On January 23, 2009, WJLA-TV laid off 26 staff members, including several on-air reporters, due to financial constraints. The laid off reporters included Andrea McCarren, Sarah C. Lee, Alisa Parenti, Emily Schmidt, Jennifer Donelan, and weekend sports anchor Greg Toland. Most of the dismissals took effect immediately, but some were allowed to serve out their contracts. WJLA-TV also announced a 4.9% salary cut for all remaining staff and a halt to company contributions to 401(k) retirement plans.

Post-acquisition, concerns began to emerge surrounding how Sinclair's historic right-wing slant may affect WJLA-TV's news coverage. After Sinclair took over the station, WJLA-TV began to air conservative commentaries by Sinclair executive Mark E. Hyman, along with stories from Sinclair's Washington bureau—all of which were critical of the Obama administration. The station also partnered with the conservative Washington Times to feature its weekly "Golden Hammer" award—highlighting "the most egregious examples of government waste, fraud and abuse", as a segment during its newscasts. WJLA-TV staff members felt that it was inappropriate for a station in Washington, D.C. to air stories that are critical of the federal government; one employee told The Washington Post that with these changes, the station may "lose the trust they built up with people over years and years. We've told people, 'We're just like you,' not, 'We're looking out for the tea party.'"

WJLA-TV started producing the syndicated news program for Sinclair stations, The National Desk, on January 18, 2021. Locally, the program airs on WJLA 24/7 News, which is available over-the-air on WIAV-CD 58.2.

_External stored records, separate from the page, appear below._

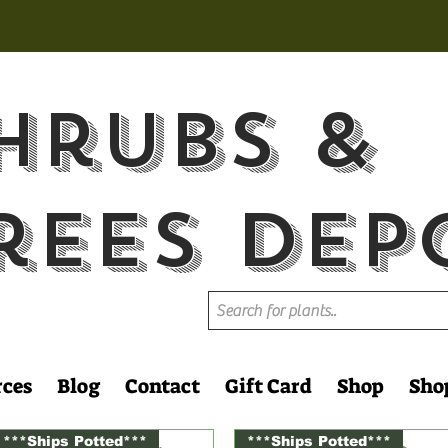
hrubs &
rees Dep
rces
Blog
Contact
Gift Card
Shop
Sho
***Ships Potted***
***Ships Potted***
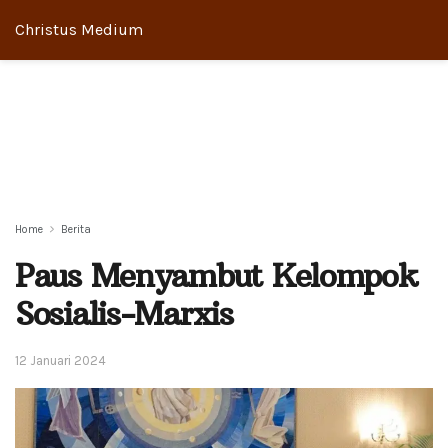
Christus Medium
Home
Berita
Paus Menyambut Kelompok
Sosialis-Marxis
12 Januari 2024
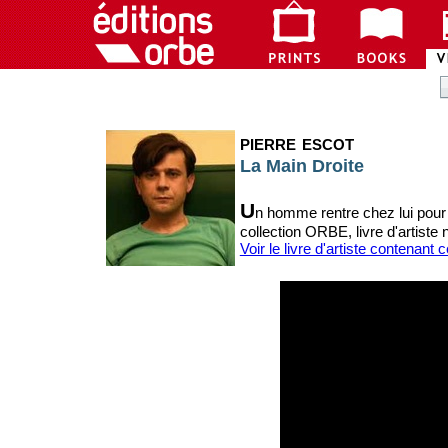
pierre escot
La Main Droite
U
n homme rentre chez lui pour 
collection ORBE, livre d'artiste 
Voir le livre d'artiste contenant 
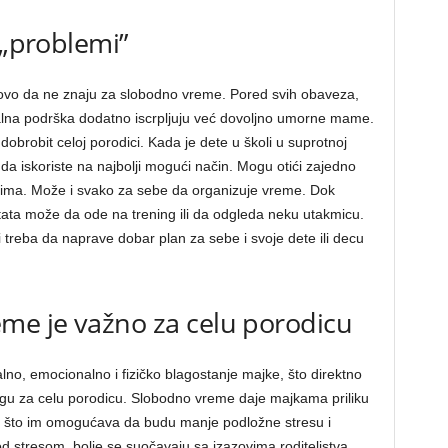
 „problemi”
ovo da ne znaju za slobodno vreme. Pored svih obaveza,
na podrška dodatno iscrpljuju već dovoljno umorne mame.
brobit celoj porodici. Kada je dete u školi u suprotnoj
 da iskoriste na najbolji mogući način. Mogu otići zajedno
teljima. Može i svako za sebe da organizuje vreme. Dok
, tata može da ode na trening ili da odgleda neku utakmicu.
i treba da naprave dobar plan za sebe i svoje dete ili decu
e je važno za celu porodicu
o, emocionalno i fizičko blagostanje majke, što direktno
igu za celu porodicu. Slobodno vreme daje majkama priliku
 što im omogućava da budu manje podložne stresu i
d stresom, bolje se suočavaju sa izazovima roditeljstva.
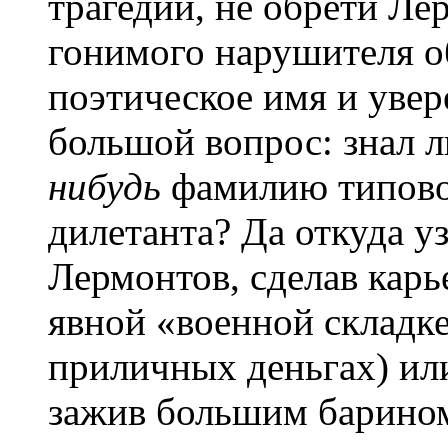
трагедии, не обрети Ле
гонимого нарушителя о
поэтическое имя и увер
большой вопрос: знал 
нибудь
фамилию типово
дилетанта? Да откуда у
Лермонтов, сделав карь
явной «военной складке
приличных деньгах) или
зажив большим барином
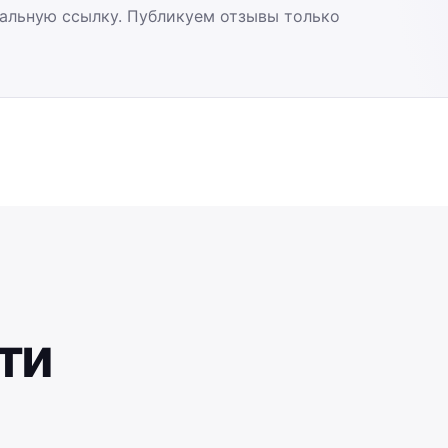
альную ссылку. Публикуем отзывы только
ти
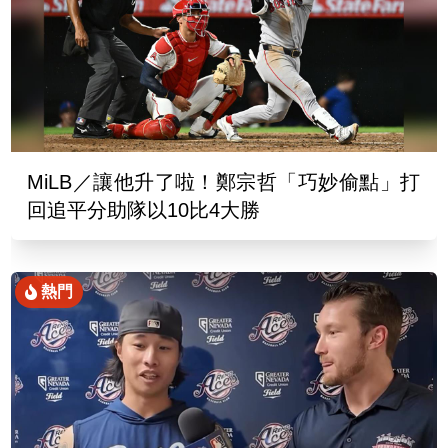
MiLB／讓他升了啦！鄭宗哲「巧妙偷點」打
回追平分助隊以10比4大勝
熱門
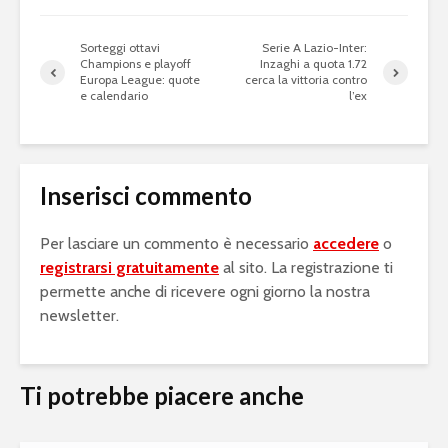
Sorteggi ottavi
Serie A Lazio-Inter:
Champions e playoff
Inzaghi a quota 1.72
Europa League: quote
cerca la vittoria contro
e calendario
l’ex
Inserisci commento
Per lasciare un commento è necessario
accedere
o
registrarsi gratuitamente
al sito. La registrazione ti
permette anche di ricevere ogni giorno la nostra
newsletter.
Ti potrebbe piacere anche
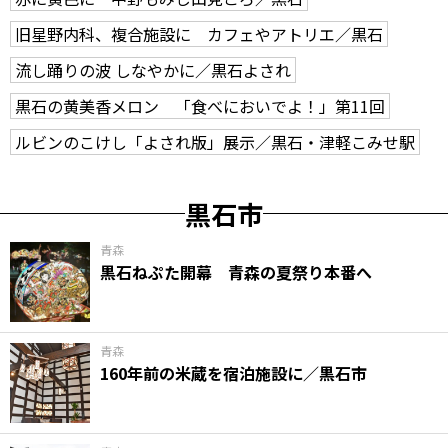
旧星野内科、複合施設に カフェやアトリエ／黒石
流し踊りの波 しなやかに／黒石よされ
黒石の黄美香メロン 「食べにおいでよ！」第11回
ルビンのこけし「よされ版」展示／黒石・津軽こみせ駅
黒石市
青森
黒石ねぷた開幕 青森の夏祭り本番へ
青森
160年前の米蔵を宿泊施設に／黒石市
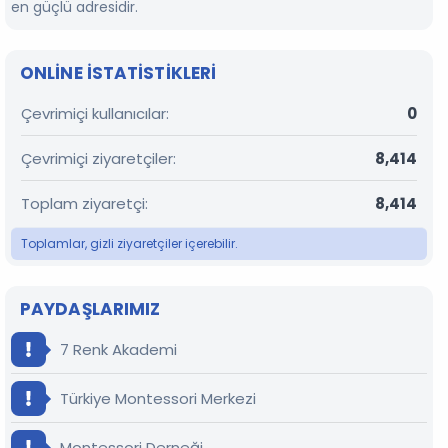
en güçlü adresidir.
ONLINE ISTATISTIKLERI
Çevrimiçi kullanıcılar
0
Çevrimiçi ziyaretçiler
8,414
Toplam ziyaretçi
8,414
Toplamlar, gizli ziyaretçiler içerebilir.
PAYDAŞLARIMIZ
7 Renk Akademi
Türkiye Montessori Merkezi
Montessori Derneği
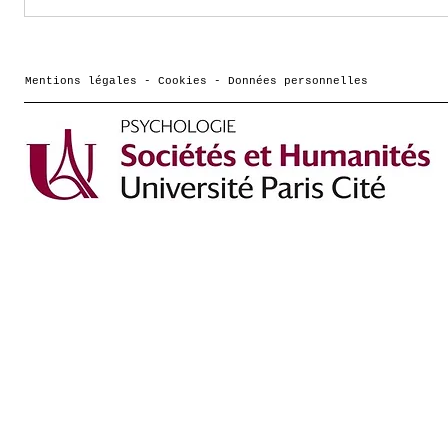
LaPsyDE, premier
laboratoire Français
à posséder un
MagstimEGI 500!
Mentions légales - Cookies - Données personnelles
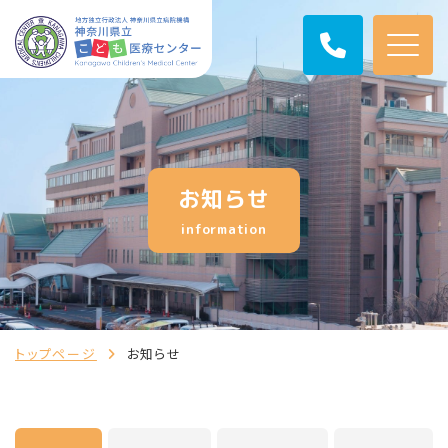
お知らせ
information
トップページ
お知らせ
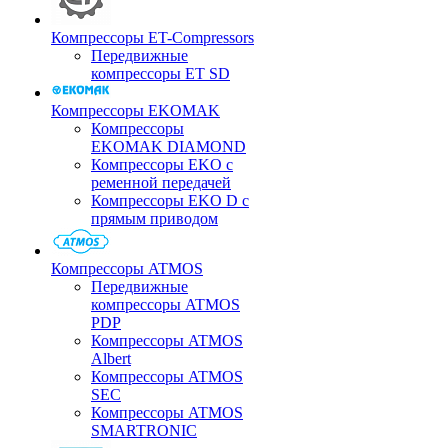
Компрессоры ET-Compressors
Передвижные
компрессоры ET SD
Компрессоры EKOMAK
Компрессоры
EKOMAK DIAMOND
Компрессоры EKO c
ременной передачей
Компрессоры EKO D с
прямым приводом
Компрессоры ATMOS
Передвижные
компрессоры ATMOS
PDP
Компрессоры ATMOS
Albert
Компрессоры ATMOS
SEC
Компрессоры ATMOS
SMARTRONIC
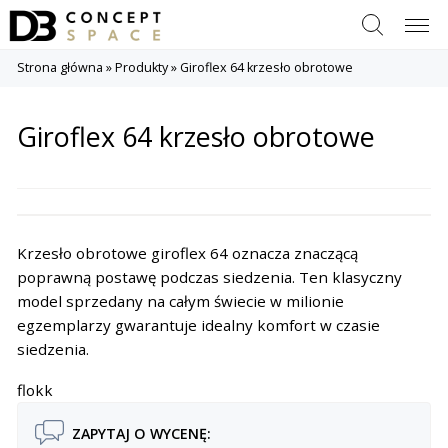
Szukaj
Menu
Strona główna
»
Produkty
»
Giroflex 64 krzesło obrotowe
Giroflex 64 krzesło obrotowe
Krzesło obrotowe giroflex 64 oznacza znaczącą
poprawną postawę podczas siedzenia. Ten klasyczny
model sprzedany na całym świecie w milionie
egzemplarzy gwarantuje idealny komfort w czasie
siedzenia.
flokk
ZAPYTAJ O WYCENĘ:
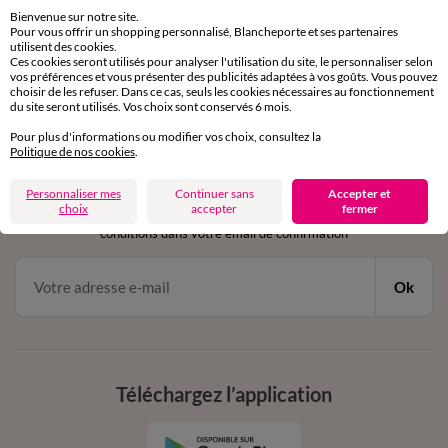
sous 30 jours avec Mondial Relay uniquement
Bienvenue sur notre site.
Pour vous offrir un shopping personnalisé, Blancheporte et ses partenaires
utilisent des cookies.
Service clients
Ces cookies seront utilisés pour analyser l'utilisation du site, le personnaliser selon
par chat et par téléphone
vos préférences et vous présenter des publicités adaptées à vos goûts. Vous pouvez
de 8h00 à 20h00 du lundi au samedi
choisir de les refuser. Dans ce cas, seuls les cookies nécessaires au fonctionnement
du site seront utilisés. Vos choix sont conservés 6 mois.
Pour plus d'informations ou modifier vos choix, consultez la
Politique de nos cookies
.
11€ Offerts
en vous inscrivant à la newsletter
Personnaliser mes
Continuer sans
Accepter et
choix
accepter
fermer
dès 20€ d’achat
conditions dans votre email de confirmation
Ok
Téléchargez l’application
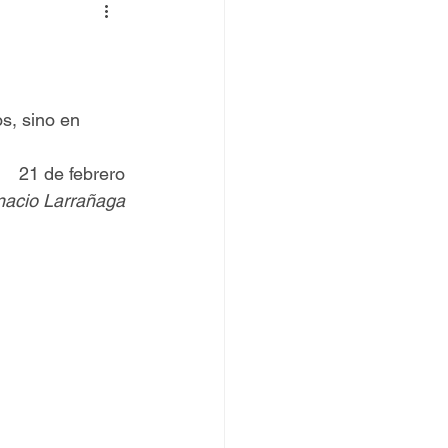
 TOVPIL
 Francisco
Senda
s, sino en 
21 de febrero
gnacio Larrañaga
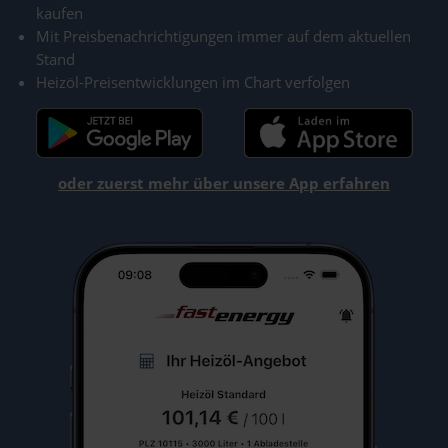
kaufen
Mit Preisbenachrichtigungen immer auf dem aktuellen
Stand
Heizöl-Preisentwicklungen im Chart verfolgen
oder zuerst mehr über unsere App erfahren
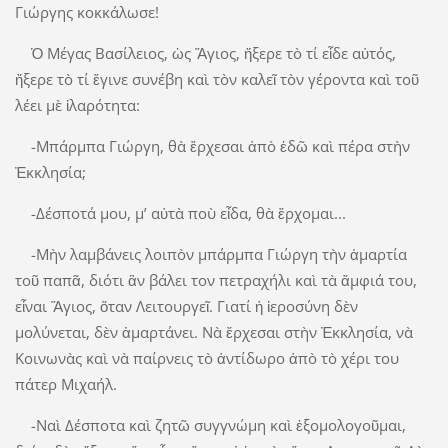
Γιώργης κοκκάλωσε!
Ὁ Μέγας Βασίλειος, ὡς Ἅγιος, ἤξερε τὸ τί εἶδε αὐτός,
ἤξερε τὸ τί ἔγινε συνέβη καὶ τὸν καλεῖ τὸν γέροντα καὶ τοῦ
λέει μὲ ἱλαρότητα:
-Μπάρμπα Γιώργη, θὰ ἔρχεσαι ἀπὸ ἐδῶ καὶ πέρα στὴν
Ἐκκλησία;
-Δέσποτά μου, μ’ αὐτὰ ποὺ εἶδα, θὰ ἔρχομαι...
-Μὴν λαμβάνεις λοιπὸν μπάρμπα Γιώργη τὴν ἁμαρτία
τοῦ παπᾶ, διότι ἂν βάλει τον πετραχήλι καὶ τὰ ἄμφιά του,
εἶναι Ἅγιος, ὅταν Λειτουργεῖ. Γιατί ἡ ἱεροσύνη δὲν
μολύνεται, δὲν ἁμαρτάνει. Νὰ ἔρχεσαι στὴν Ἐκκλησία, νὰ
Κοινωνὰς καὶ νὰ παίρνεις τὸ ἀντίδωρο ἀπὸ τὸ χέρι του
πάτερ Μιχαήλ.
-Ναὶ Δέσποτα καὶ ζητῶ συγγνώμη καὶ ἐξομολογοῦμαι,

====Notable current on-air staff====
- Lisa Fletcher – investigative reporter
- Veronica Johnson – lead meteorologist

====Notable former on-air staff====
- Paul Berry
- Tim Brant
- Pamela Brown
- Maureen Bunyan
- Nancy Chen
- Carol Costello
- Charles Gibson
- Kendis Gibson
- Mike Hambrick
- Leon Harris
- Frank Herzog
- Doug Hill (AMS seal of approval) – chief meteorologist
- Megyn Kelly
- Kevin Kiley
- Susan King
- Kathleen Matthews
- Andrea McCarren
- Britt McHenry
- Doug McKelway
- Mike Patrick
- Gordon Peterson
- Renee Poussaint
- Bob Ryan – meteorologist
- David Schoumacher
- Alison Starling – anchor
- Lori Stokes
- Joe Witte

==Technical information==
===Subchannels===
The station's signal is multiplexed:

Subchannels of WJLA-TV
| Subchannel | Res.Tooltip Display resolution | Short name | Programming |
| 7.1 | 720p | WJLA | ABC |
| 7.2 | 480i | Charge! | Charge! |
| 7.3 | Comet | Comet |
| 7.4 | ROAR | Roar |
| 32.1 | 1080i | WHUT | PBS (WHUT-TV) |
| 32.2 | 480i | PBSKids | PBS Kids (WHUT-TV) |

===Analog-to-digital conversion===
WJLA-TV shut down its analog signal, over VHF channel 7, on June 12, 2009, the official date on which full-power television stations in the United States transitioned from analog to digital broadcasts under federal mandate. The station's digital signal relocated from its pre-transition UHF channel 39 to VHF channel 7 for post-transition operations. While 90% of the station's viewers received WJLA-TV's signal via cable or satellite, many of the over-the-air viewers had problems after the final transition. Some needed to rescan, and others needed a VHF antenna. WJLA-TV applied on August 29, 2009, for special authorization by the FCC to increase its effective radiated power (ERP) to 52 kW. The power increase was put into effect on September 18, 2009. WJLA-TV already ran 30 kW of ERP, which was higher than the other three VHF stations in the area: WUSA (12.6 kW), WBAL-TV (5 kW), and WJZ-TV (28.8 kW) (post transition power levels).